__Your assignment__: Look through the entries for the string "איתי", and copy each line that holds it.

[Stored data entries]

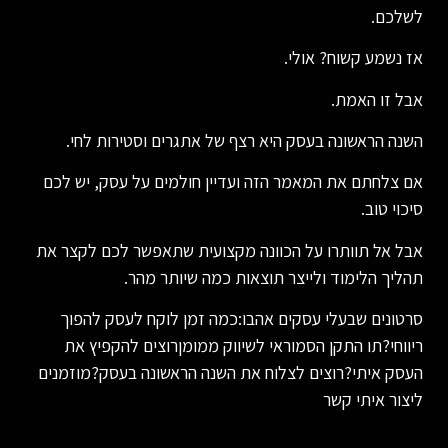
לשלכם.
אז נשמע קשוח? אולי.
אבל זו האמת.
השנה הראשונה בעסק היא רצף של אתגרים וסטירות לחי.
אם צלחתם את המאמר הזה ועדיין חולמים על עסק, יש לכם
סיכוי טוב.
אבל אל תוותרו על הכוונה מקצועית שתאפשר לכם לקצר את
תהליך הלימוד ולייצר תוצאות כמה שיותר מהר.
סרטונים שבעלי עסקים אהבו:כמה זמן לוקח לעסק להפוך
ריווחי?תו התקן הסמוראי לשיווק ממומןרוצים להקפיץ את
העסק איתי?רוצים לצלוח את השנה הראשונה בעסק?מוזמנים
ליצור איתי קשר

__Answer area__:
העסק איתי?רוצים לצלוח את השנה הראשונה בעסק?מוזמנים
ליצור איתי קשר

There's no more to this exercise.